Countering the global sources of marine pollution has led the team at SeaBioComp to combine thermoplastic polymers, natural fibers, and 3D printing technologies. The results are technically complex designs and applications being produced for marine settings. Aside from a fender and other port structures, SeaBioComp has also used large-scale additive manufacturing techniques to create other semi-industrial demonstrators, including a boat pump and top cover.

3D Printing Biocomposites

In 2020, SeaBioComp revealed that it relied on an FDM printer built by Netherlands AM technology supplier CEAD and installed at industrial manufacturer Poly Products, also in the Netherlands. The machine can print very large products, making it an exciting technique for printing biocomposite outputs for marine applications as minor assembly is required once the complex geometries are printed.

SeaBioComp used a CEAD FDM printer to demonstrate the use of bio-based thermoplastic composites in various maritime applications. Image courtesy of CEAD.

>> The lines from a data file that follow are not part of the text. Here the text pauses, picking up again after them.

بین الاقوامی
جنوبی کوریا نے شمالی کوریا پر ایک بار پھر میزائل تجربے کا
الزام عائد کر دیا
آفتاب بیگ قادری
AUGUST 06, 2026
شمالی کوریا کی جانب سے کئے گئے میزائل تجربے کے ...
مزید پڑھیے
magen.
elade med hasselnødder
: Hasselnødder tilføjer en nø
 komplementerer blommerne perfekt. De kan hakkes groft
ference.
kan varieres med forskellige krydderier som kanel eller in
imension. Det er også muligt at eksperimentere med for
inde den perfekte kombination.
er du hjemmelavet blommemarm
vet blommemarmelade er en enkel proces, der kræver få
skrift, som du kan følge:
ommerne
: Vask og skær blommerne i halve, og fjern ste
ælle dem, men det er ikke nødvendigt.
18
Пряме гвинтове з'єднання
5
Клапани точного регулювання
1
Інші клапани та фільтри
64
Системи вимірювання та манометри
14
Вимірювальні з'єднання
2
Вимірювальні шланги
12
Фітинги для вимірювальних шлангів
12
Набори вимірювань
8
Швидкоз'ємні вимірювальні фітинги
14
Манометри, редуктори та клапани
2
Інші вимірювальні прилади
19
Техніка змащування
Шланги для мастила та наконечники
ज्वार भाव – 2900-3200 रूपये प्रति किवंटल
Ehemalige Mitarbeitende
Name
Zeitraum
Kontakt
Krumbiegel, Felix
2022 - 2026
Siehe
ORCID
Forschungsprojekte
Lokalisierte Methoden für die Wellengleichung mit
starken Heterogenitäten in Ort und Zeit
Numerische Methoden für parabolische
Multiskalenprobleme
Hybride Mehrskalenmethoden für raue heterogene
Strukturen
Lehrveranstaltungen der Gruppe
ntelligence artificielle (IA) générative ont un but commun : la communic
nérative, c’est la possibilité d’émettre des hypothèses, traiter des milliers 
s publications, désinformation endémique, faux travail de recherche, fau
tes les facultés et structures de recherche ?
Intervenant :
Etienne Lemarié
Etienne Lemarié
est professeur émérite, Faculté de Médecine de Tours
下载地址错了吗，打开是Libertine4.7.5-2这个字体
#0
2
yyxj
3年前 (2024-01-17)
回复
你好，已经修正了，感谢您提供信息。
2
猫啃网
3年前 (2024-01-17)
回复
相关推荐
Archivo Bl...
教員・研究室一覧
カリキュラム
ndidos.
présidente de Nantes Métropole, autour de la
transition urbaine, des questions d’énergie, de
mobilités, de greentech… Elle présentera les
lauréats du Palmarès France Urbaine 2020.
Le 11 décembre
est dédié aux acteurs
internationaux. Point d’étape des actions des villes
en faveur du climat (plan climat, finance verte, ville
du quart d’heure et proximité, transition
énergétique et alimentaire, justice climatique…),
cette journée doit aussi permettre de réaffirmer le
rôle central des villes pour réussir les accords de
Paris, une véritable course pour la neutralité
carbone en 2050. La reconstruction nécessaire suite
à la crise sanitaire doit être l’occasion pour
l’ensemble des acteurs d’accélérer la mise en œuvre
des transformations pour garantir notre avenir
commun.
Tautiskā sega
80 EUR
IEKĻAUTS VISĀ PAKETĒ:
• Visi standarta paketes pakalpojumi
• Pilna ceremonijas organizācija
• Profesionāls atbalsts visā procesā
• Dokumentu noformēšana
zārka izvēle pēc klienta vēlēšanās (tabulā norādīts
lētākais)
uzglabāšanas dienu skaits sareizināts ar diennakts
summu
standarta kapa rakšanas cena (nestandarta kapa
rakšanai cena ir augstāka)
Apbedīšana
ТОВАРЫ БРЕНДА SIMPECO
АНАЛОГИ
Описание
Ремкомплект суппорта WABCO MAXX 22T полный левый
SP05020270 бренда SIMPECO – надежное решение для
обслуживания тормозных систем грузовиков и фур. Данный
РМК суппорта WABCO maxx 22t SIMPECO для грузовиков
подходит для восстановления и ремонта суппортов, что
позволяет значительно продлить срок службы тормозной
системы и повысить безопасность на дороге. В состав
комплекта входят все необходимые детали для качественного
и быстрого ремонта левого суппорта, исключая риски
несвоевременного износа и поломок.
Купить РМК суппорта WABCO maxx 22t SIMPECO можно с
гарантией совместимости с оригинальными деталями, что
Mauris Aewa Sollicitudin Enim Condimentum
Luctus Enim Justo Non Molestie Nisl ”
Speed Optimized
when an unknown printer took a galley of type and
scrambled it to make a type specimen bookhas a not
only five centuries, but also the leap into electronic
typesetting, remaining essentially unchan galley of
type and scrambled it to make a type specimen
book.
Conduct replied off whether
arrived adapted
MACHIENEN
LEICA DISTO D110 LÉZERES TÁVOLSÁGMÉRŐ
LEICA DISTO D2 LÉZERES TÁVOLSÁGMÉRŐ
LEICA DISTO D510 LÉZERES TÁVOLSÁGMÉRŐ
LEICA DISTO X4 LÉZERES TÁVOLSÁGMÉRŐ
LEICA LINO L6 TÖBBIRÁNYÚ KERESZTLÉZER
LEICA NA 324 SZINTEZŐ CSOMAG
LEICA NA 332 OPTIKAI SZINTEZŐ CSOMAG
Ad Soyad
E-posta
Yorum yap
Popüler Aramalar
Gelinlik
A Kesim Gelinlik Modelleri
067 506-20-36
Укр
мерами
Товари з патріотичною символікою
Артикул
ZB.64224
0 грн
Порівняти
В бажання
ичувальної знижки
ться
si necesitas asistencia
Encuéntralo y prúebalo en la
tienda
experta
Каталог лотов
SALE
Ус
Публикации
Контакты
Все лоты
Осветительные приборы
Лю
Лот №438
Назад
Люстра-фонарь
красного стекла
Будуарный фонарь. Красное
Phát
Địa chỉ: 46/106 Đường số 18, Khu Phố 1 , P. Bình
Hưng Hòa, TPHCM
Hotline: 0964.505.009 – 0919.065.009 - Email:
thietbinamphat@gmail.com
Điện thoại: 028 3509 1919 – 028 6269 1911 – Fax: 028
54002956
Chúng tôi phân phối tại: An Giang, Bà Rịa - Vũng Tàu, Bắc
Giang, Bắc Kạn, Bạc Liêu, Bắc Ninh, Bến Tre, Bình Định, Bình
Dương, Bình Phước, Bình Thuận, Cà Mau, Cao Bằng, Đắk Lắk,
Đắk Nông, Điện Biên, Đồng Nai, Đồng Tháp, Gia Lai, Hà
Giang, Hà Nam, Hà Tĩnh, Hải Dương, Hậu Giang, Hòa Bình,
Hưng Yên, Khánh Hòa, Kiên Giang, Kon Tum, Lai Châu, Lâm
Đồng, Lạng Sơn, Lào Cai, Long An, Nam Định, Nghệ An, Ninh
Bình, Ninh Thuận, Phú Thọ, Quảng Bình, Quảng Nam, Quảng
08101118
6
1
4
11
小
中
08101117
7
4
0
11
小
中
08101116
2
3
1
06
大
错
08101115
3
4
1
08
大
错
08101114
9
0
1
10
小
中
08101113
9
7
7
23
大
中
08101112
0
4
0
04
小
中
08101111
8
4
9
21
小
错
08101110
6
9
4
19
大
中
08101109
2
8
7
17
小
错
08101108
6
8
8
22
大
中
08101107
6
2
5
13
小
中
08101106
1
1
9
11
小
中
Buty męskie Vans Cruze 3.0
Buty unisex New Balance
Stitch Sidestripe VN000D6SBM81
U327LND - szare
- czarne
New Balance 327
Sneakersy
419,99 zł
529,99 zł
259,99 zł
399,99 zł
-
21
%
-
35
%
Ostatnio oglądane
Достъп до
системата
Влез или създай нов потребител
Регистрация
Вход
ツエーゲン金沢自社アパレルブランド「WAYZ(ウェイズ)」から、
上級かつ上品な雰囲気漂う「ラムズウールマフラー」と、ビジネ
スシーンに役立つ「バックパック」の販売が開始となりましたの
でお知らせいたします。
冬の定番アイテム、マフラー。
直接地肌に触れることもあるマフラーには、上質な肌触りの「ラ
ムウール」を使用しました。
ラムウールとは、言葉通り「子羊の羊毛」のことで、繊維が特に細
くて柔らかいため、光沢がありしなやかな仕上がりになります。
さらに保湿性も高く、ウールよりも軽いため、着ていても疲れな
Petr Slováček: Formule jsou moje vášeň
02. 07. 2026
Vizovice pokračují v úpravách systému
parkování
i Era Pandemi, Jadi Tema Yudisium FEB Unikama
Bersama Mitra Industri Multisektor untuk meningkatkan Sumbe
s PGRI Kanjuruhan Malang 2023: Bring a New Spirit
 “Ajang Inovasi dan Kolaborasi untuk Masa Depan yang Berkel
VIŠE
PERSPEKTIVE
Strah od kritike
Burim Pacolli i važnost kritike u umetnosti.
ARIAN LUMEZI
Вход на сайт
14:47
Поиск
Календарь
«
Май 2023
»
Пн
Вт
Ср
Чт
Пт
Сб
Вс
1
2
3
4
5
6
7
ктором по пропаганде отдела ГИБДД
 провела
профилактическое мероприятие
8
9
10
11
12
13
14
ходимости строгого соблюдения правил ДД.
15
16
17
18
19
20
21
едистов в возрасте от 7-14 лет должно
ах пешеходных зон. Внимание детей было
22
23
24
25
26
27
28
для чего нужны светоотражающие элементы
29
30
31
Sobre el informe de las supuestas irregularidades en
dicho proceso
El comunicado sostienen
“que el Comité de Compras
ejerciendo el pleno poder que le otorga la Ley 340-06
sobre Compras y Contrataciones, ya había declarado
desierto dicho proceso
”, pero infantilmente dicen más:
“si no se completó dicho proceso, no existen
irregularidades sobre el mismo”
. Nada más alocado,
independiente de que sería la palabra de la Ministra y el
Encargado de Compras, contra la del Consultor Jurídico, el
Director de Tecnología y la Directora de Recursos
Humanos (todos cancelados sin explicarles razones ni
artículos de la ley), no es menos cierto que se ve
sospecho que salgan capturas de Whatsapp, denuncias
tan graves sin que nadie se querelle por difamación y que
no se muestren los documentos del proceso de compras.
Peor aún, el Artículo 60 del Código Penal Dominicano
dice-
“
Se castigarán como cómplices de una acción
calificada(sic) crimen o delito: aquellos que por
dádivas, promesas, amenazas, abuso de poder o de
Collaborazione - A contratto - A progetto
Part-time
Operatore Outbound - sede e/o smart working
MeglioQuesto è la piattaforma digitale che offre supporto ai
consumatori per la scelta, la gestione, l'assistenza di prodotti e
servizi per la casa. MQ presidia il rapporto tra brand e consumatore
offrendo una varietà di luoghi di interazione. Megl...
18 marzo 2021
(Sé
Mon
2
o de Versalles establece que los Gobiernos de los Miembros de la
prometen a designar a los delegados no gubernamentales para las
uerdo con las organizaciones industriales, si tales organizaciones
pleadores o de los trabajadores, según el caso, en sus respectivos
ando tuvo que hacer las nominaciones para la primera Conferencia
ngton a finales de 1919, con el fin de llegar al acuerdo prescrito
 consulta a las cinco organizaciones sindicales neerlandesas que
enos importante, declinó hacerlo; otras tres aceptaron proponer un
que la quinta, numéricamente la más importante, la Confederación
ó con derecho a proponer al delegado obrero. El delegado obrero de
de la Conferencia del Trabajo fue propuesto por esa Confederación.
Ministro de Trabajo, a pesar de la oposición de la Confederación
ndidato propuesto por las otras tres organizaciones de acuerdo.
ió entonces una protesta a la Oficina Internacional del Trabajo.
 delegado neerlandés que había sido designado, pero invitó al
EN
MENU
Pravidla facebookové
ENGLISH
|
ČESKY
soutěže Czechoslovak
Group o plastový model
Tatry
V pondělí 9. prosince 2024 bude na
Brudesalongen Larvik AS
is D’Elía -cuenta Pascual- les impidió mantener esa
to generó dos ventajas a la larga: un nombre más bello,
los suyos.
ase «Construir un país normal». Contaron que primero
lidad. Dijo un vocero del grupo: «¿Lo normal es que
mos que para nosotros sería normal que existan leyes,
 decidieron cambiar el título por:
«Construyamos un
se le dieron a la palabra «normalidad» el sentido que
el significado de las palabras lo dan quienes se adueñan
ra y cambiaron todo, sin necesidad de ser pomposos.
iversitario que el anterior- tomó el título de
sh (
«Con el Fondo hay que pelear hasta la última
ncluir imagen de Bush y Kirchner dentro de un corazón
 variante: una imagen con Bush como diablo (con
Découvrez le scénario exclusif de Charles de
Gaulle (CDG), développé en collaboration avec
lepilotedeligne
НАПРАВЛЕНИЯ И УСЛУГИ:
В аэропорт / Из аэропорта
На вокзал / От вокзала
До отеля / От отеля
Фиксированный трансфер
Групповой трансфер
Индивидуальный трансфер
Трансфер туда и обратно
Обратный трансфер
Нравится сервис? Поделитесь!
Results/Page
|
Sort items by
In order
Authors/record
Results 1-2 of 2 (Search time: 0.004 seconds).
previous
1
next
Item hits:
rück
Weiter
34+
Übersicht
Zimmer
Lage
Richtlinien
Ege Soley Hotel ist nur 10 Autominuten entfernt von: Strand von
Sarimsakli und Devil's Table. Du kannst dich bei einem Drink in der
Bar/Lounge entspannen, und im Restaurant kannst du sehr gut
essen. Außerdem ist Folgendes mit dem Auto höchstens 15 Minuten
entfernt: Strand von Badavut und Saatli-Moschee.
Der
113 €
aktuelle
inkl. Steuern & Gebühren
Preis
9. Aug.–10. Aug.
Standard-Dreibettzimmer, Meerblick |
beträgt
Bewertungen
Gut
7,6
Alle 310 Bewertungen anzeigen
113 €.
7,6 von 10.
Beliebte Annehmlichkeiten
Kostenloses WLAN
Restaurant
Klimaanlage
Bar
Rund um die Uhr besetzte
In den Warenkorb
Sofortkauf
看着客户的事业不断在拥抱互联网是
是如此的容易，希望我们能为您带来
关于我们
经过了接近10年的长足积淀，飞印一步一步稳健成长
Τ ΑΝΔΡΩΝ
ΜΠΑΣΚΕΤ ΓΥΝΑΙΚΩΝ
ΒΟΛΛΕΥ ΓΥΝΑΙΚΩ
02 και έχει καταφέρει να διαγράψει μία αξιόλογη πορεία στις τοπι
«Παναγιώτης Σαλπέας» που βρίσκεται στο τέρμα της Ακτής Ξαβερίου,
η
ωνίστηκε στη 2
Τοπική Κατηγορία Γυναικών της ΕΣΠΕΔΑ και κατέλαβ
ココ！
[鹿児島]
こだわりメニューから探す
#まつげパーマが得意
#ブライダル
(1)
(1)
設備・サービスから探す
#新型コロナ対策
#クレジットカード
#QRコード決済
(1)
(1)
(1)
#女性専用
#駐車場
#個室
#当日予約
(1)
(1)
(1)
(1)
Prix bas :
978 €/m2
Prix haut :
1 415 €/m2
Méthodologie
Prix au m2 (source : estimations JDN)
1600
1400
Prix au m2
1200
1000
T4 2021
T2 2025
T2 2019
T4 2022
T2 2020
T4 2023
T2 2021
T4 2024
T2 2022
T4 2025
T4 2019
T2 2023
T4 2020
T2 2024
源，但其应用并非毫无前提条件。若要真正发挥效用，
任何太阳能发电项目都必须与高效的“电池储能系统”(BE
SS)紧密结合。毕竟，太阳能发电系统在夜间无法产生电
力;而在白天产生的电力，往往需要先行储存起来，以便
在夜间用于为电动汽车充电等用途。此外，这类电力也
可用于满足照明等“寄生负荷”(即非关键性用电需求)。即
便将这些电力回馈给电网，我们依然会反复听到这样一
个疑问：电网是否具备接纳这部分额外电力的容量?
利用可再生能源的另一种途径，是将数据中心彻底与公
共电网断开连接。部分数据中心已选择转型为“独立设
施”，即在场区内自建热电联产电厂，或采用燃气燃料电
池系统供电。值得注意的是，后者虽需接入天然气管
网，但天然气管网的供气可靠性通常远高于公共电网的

In addition to the eco benefits of the new material, 3D printing is also considered by SeaBioComp as an eco-efficient manufacturing process. As compared with traditional product manufacturing, the 3D printing of biopolymers has a large eco-efficiency because it doesn’t need molds, there is practically no production waste (such as trimming losses), it is compatible with the sustainable material developed by the project, and the 3D printed product can be recycled after its end-of-life.

As part of its cross-border approach and to ensure that its goals stay on track, SeaBioComp has combined an extensive network of academia, industry, and research organizations that could ensure its materials remain industrially relevant, including the University of Plymouth in England, cluster organization Marine South East, and the ARMINES research center in Paris, France.